19 Feb 2026
Wallpaper* Design Awards: Detroit is City of the Year 2026

Visit Detroit

Detroit looks different these days. Its grand but long-abandoned buildings – vestiges of a bygone era when the automobile was king – have been transformed into galleries and hotels. New glistening towers soar high above the historic skyline. Once blighted neighbourhoods have been redeveloped to keep existing residents while attracting new ones – 12,500 in 2024, according to US census data. There's a sense of optimism here that's hard to find anywhere else in the US.

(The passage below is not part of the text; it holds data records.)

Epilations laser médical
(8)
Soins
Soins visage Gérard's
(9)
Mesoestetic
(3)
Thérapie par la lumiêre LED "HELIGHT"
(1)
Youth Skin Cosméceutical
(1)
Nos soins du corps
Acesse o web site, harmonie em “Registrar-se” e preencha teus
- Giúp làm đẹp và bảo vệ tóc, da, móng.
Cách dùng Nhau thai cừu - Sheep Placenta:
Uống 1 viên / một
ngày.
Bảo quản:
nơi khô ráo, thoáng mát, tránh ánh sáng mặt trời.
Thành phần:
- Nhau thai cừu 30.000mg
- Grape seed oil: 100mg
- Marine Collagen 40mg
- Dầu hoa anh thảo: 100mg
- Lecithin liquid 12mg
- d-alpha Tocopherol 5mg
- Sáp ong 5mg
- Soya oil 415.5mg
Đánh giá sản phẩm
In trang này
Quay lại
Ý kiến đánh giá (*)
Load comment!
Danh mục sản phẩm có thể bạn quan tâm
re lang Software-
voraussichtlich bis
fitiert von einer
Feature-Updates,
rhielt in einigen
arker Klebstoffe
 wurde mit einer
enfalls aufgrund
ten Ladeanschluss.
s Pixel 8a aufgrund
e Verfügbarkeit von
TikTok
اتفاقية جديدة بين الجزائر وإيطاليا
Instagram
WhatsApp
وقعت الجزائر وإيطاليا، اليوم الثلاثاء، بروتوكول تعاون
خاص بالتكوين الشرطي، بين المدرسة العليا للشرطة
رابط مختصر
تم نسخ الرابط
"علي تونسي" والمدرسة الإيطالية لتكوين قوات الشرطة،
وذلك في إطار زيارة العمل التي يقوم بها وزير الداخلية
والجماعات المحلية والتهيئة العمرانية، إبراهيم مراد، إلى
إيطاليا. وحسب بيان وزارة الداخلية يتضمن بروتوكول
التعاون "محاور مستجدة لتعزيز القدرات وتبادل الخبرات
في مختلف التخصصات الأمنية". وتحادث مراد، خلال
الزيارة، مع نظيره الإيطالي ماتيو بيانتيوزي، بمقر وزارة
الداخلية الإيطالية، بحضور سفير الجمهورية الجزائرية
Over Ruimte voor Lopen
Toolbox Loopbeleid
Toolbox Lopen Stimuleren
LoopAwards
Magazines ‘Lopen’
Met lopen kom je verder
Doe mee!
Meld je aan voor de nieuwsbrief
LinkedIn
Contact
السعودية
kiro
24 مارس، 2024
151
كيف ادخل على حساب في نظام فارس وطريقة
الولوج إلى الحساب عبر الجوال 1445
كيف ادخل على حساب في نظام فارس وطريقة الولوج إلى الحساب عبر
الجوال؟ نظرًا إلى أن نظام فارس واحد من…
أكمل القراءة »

This transformation is emblematic of a new wave of revitalisation sweeping the Motor City, one that stems from the first seeds of scrappy urban renewal that began to emerge here a decade or two ago. Back then, organic farms and replanted urban forests started to crop up on the vacant plots of former row houses. Creatives made good use of disused warehouses and bank buildings, while journalists eagerly chronicled the hardscrabble, bootstrap narrative – perhaps no more so than with the watchmaker Shinola, which marketed itself as a 'made in America' brand. (A claim the Federal Trade Commission would later dispute.)

'When I moved here ten years ago, Detroit's creative scene was still very raw,' says French-American culture journalist Margot Guicheteau, who recently released a travel book called Soul of Detroit. 'It was like a jungle, but in the best way possible. Everyone was talking about their visions for the city. Now they are actually coming to fruition.'

Detroit's current crop of movers and shakers (artists, architects, designers, gallerists and progressive developers) is taking a more considered approach to urban revitalisation, collectively formulating sustainable, future-proof strategies that other cities with similar conditions could potentially adopt. 'What we're doing here, other places will have to do soon as well,' says Philip Kafka, founder of Prince Concepts, a local developer that's invested in Detroit's Core City neighbourhood.

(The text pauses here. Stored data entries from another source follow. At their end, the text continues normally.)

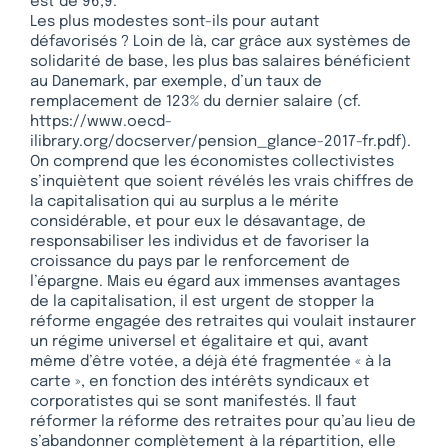
est de 96,9.
Les plus modestes sont-ils pour autant
défavorisés ? Loin de là, car grâce aux systèmes de
solidarité de base, les plus bas salaires bénéficient
au Danemark, par exemple, d’un taux de
remplacement de 123% du dernier salaire (cf.
https://www.oecd-
ilibrary.org/docserver/pension_glance-2017-fr.pdf).
On comprend que les économistes collectivistes
s’inquiètent que soient révélés les vrais chiffres de
la capitalisation qui au surplus a le mérite
considérable, et pour eux le désavantage, de
responsabiliser les individus et de favoriser la
croissance du pays par le renforcement de
l’épargne. Mais eu égard aux immenses avantages
de la capitalisation, il est urgent de stopper la
réforme engagée des retraites qui voulait instaurer
un régime universel et égalitaire et qui, avant
même d’être votée, a déjà été fragmentée « à la
carte », en fonction des intérêts syndicaux et
corporatistes qui se sont manifestés. Il faut
réformer la réforme des retraites pour qu’au lieu de
s’abandonner complètement à la répartition, elle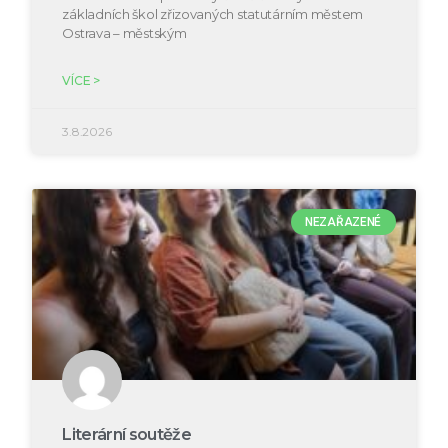
základních škol zřizovaných statutárním městem
Ostrava – městským
VÍCE >
3.8.2026
NEZAŘAZENÉ
Literární soutěže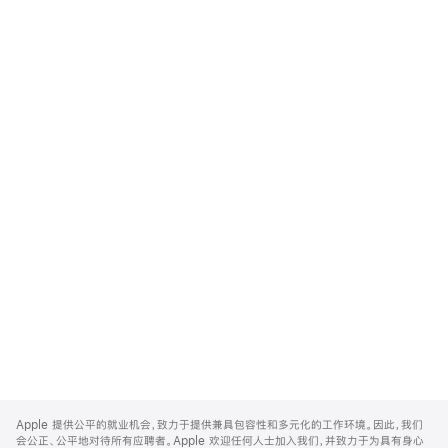
Apple
Footer
Apple 提供公平的就业机会，致力于提供兼具包容性和多元化的工作环境。因此，我们
会公正、公平地对待所有应聘者。Apple 欢迎任何人士加入我们，并致力于为具有身心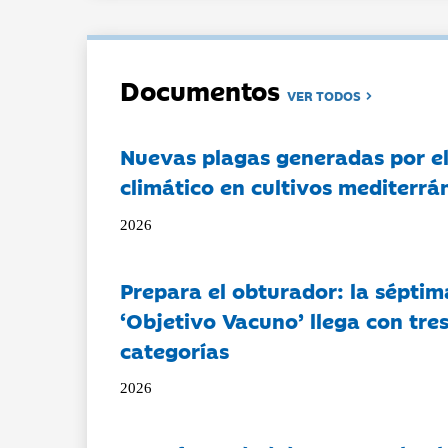
Documentos
VER TODOS
Nuevas plagas generadas por e
climático en cultivos mediterrá
2026
Prepara el obturador: la séptim
‘Objetivo Vacuno’ llega con tre
categorías
2026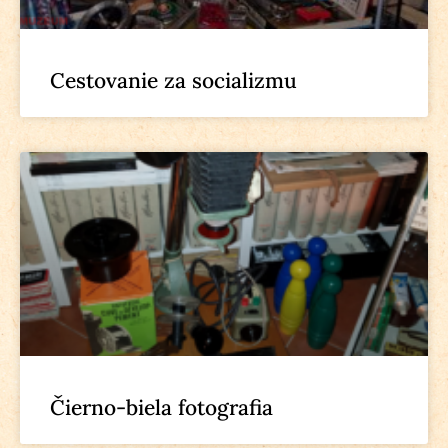
Cestovanie za socializmu
Čierno-biela fotografia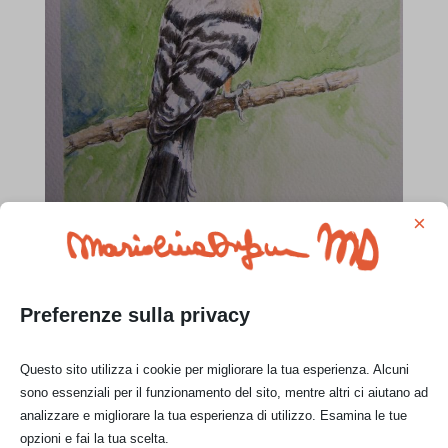
×
acquerello
Preferenze sulla privacy
cm 30 x cm 20
Questo sito utilizza i cookie per migliorare la tua esperienza. Alcuni
sono essenziali per il funzionamento del sito, mentre altri ci aiutano ad
analizzare e migliorare la tua esperienza di utilizzo. Esamina le tue
opzioni e fai la tua scelta.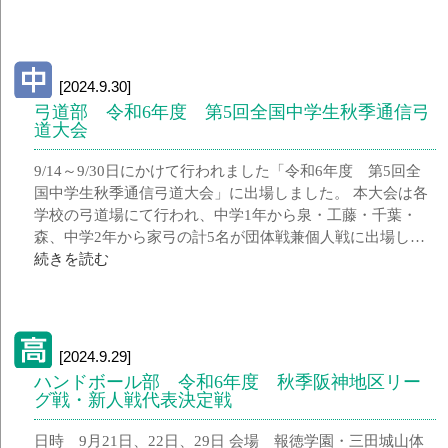
[2024.9.30]
弓道部 令和6年度 第5回全国中学生秋季通信弓
道大会
9/14～9/30日にかけて行われました「令和6年度 第5回全
国中学生秋季通信弓道大会」に出場しました。 本大会は各
学校の弓道場にて行われ、中学1年から泉・工藤・千葉・
森、中学2年から家弓の計5名が団体戦兼個人戦に出場し…
続きを読む
[2024.9.29]
ハンドボール部 令和6年度 秋季阪神地区リー
グ戦・新人戦代表決定戦
日時 9月21日、22日、29日 会場 報徳学園・三田城山体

While downtown Detroit has experienced its share of shiny upgrades (notably with Hudson's Detroit, a 1.5m sq ft development designed by SHoP), there's been substantial growth in the city's neighbourhoods, too. New York firms Office for Strategy + Design and SO-IL are currently working on Stanton Yards, a cultural complex along the Detroit River, set to open in 2027. And in November 2025, Detroit mayor Mike Duggan announced a plan to transform the Albert Kahn-designed Packard Plant, one of the city's most notorious urban ruins, into a 28-acre mixed-use site that includes affordable live-work housing, a museum devoted to Detroit's electronic music scene, and even an indoor skate park.

'There's a misconception that the grassroots, DIY approach left the city,' says Anthony Curis, co-founder of Library Street Collective, the gallery and cultural platform that's spearheading the Stanton Yards project. 'It's very much alive but has shifted, almost exclusively, to the neighbourhoods.' The city's status as a Unesco City of Design and events such as Detroit Month of Design are further securing the Motor City's status as one of the most exciting places to be right now, and there are a number of projects that are putting it back on the map. Among these is the arts centre, The Shepherd.

Central to the rapidly redeveloping Little Village neighbourhood and completed in 2024, this multifaceted cultural campus makes clever use of a stately Romanesque church, its ancillary buildings and extensive grounds. The complex is anchored by an expansive hall for temporary exhibitions, sensitively converted by Brooklyn-based architecture firm Peterson Rich Office, as well as a public library, curated by Asmaa Walton of Black Art Library, and a performing arts theatre.